-- EXERCISE BRIEF --
Print the records exactly as written, and let no picture into the answer.

(Transcribed page contents)
::::::::
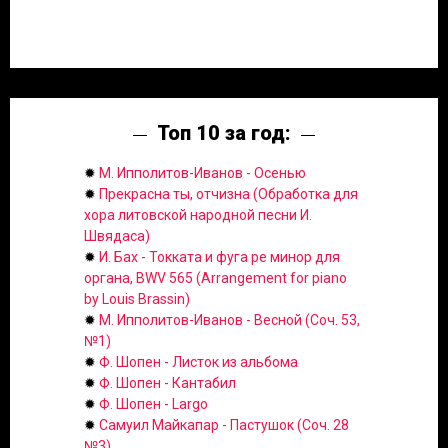
Топ 10 за год:
✹
М. Ипполитов-Иванов - Осенью
✹
Прекрасна ты, отчизна (Обработка для
хора литовской народной песни И.
Швядаса)
✹
И. Бах - Токката и фуга ре минор для
органа, BWV 565 (Arrangement for piano
by Louis Brassin)
✹
М. Ипполитов-Иванов - Весной (Соч. 53,
№1)
✹
Ф. Шопен - Листок из альбома
✹
Ф. Шопен - Кантабил
✹
Ф. Шопен - Largo
✹
Самуил Майкапар - Пастушок (Соч. 28
№3)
::::::::
-- RESULT OF THIS EXERCISE --
Топ 10 за год:
✹
М. Ипполитов-Иванов - Осенью
✹
Прекрасна ты, отчизна (Обработка для
хора литовской народной песни И.
Швядаса)
✹
И. Бах - Токката и фуга ре минор для
органа, BWV 565 (Arrangement for piano
by Louis Brassin)
✹
М. Ипполитов-Иванов - Весной (Соч. 53,
№1)
✹
Ф. Шопен - Листок из альбома
✹
Ф. Шопен - Кантабил
✹
Ф. Шопен - Largo
✹
Самуил Майкапар - Пастушок (Соч. 28
№3)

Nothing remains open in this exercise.